Richard A. Brown

Interests:
Mind-Body; Cognition, Emotion, and Motivation; Knowledge systems; Philosophy of mind; Culture theory; Neuroscience; Brain evolution; Diabetes/Chronic disease; Food and Nutrition; Symbolic healing; Medical systems; Research methods; Applied/practicing/developmental anthropology; Business anthropology; Organizational research/intelligence; Latin America / U.S; Caribbean; Central/Eastern Europe
Current Work:
I am working on a project in a major medical public care/research facility in Guadalajara, Jalisco, Mexico. The project is my doctoral dissertation. It examines the social and cultural factors that affect Type II Diabetes treatment (the impact of socially constructed meaning). The project uses cognitive elicitation techniques (Free listing, Pile Sorting, Ranking) to explore the cultural domain of diabetes treatment. Cultural consensus analysis is then used to verify the qualitative data by testing for significant distribution, or social sharing, of the cognitive model. Measures of cultural consonance are then made in order to connect individual health outcomes (average fasting blood glucose measures) with the cognitive/cultural model of treatment.
The project will contribute empirically and theoretically to the fields of anthropology and public health. It will reconceptualize Antonovsky’s (1979) theory of salutogenesis. Salutogenesis is an approach to healthcare that seeks the origins of health and healing processes (as opposed to the pathogenic model of seeking the causes of disease that is common to biomedicine). The project tests the hypothesis that those who are culturally consonant in the treatment model, that is those with the ability to implement the shared cultural model of treatment in their own lives, will have better diabetes control (lower average fasting blood glucose), after controlling for major aspects of clinical diabetes treatment (diet, exercise, adherence to medication).
Teaching and community service:
I have had the opportunity to teach two sections of introduction to cultural anthropology each semester between 2005 and 2009. I have also done private tutoring and recently contributed to an electronic pedagogical archive of culture. I have served as an officer in anthropology club and Lambda Alpha. During my term as Vice-President and then President of the IPFW anthropology club, the club won consecutive annual University-wide awards for best campus organization. I have also won private awards for community service by a for-profit business.
About me:
I have been an entrepreneur for more than a decade, and a business manager for a decade before that. Self employment was my only option to structure my schedule in a way that allowed me to return to the University 12 years after leaving high school. Starting as a business consultant, I became the president of a start-up technology company. I managed the business while my partners ran the tech. I learned a lot about the technology in the process. In school I enrolled as a major in philosophy, but encountered a summer course in anthropology that captivated me. I attended a regional University that was operated jointly by Indiana University (IU) and Purdue University (PU). With precise planning, I was able to complete an IU program in anthropology simultaneously with a PU program in philosophy with a minor in psychology. After a few years of early starts and late nights working, the company saw success and I decided to scale back my work schedule. We divided the corporate assets and sold them. I opened an office in my house and started working independently.
Then I met a girl….
Now I’m married (to Justina) with two children, Jake and Isabella. After completing my MA in medical anthropology I converted my business from business/technology consulting to business/anthropological consulting.
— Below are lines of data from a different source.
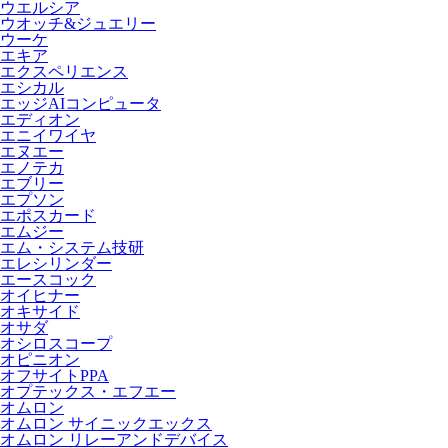
ウエルシア
ウオッチ&ジュエリー
ウーケ
エキア
エクスペリエンス
エシカル
エッジAIコンピュータ
エディオン
エニイワイヤ
エヌエー
エノテカ
エブリー
エプソン
エポスカード
エムジー
エム・システム技研
エレシリンダー
エースコック
オイヒナー
オキサイド
オサダ
オシロスコープ
オピニオン
オフサイトPPA
オプテックス・エフエー
オムロン
オムロン サイニックエックス
オムロン リレーアンドデバイス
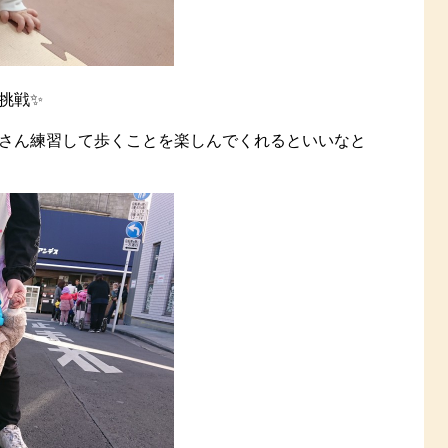
挑戦✨
さん練習して歩くことを楽しんでくれるといいなと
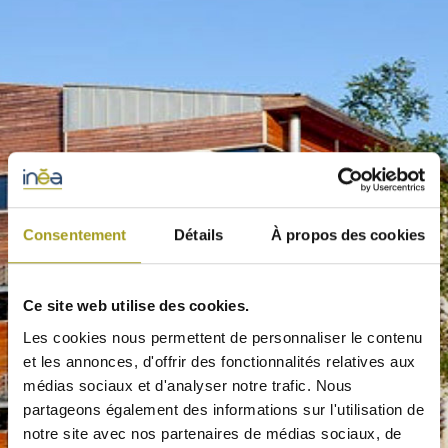
Consentement
Détails
À propos des cookies
Ce site web utilise des cookies.
Les cookies nous permettent de personnaliser le contenu
et les annonces, d'offrir des fonctionnalités relatives aux
médias sociaux et d'analyser notre trafic. Nous
partageons également des informations sur l'utilisation de
notre site avec nos partenaires de médias sociaux, de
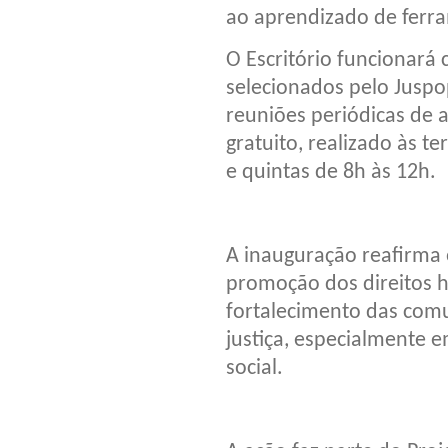
ao aprendizado de ferra
O Escritório funcionar
selecionados pelo Juspop
reuniões periódicas de 
gratuito, realizado às t
e quintas de 8h às 12h.
A inauguração reafirma
promoção dos direitos 
fortalecimento das com
justiça, especialmente 
social.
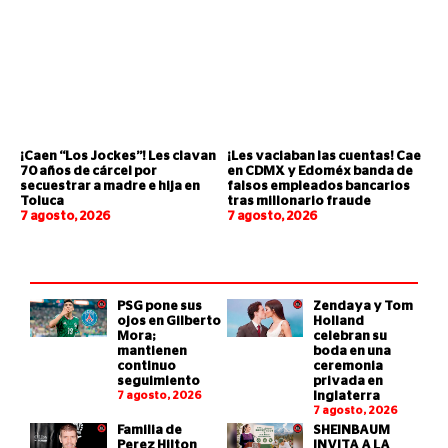
¡Caen “Los Jockes”! Les clavan
¡Les vaciaban las cuentas! Cae
70 años de cárcel por
en CDMX y Edoméx banda de
secuestrar a madre e hija en
falsos empleados bancarios
Toluca
tras millonario fraude
7 agosto, 2026
7 agosto, 2026
PSG pone sus
Zendaya y Tom
ojos en Gilberto
Holland
Mora;
celebran su
mantienen
boda en una
continuo
ceremonia
seguimiento
privada en
7 agosto, 2026
Inglaterra
7 agosto, 2026
Familia de
SHEINBAUM
Perez Hilton
INVITA A LA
Since then, I have had the opportunity to do work for several organizations, large and small. One notable project was winning a competitive contract with the US Department of Housing and Urban Development in 2007. The contract was for a reconnaissance ethnographer to complete research in the wake of Hurricane Katrina along the Alabama Gulf Coast. I have also recently worked as a consumer feedback analyst for a national US retail chain, and I have been an analytic consultant for a business dissertation examining the role of humor as motivation in the workplace.
I plan to finish my dissertation in May, 2011 and will be seeking an academic appointment. My complete CV is available on request.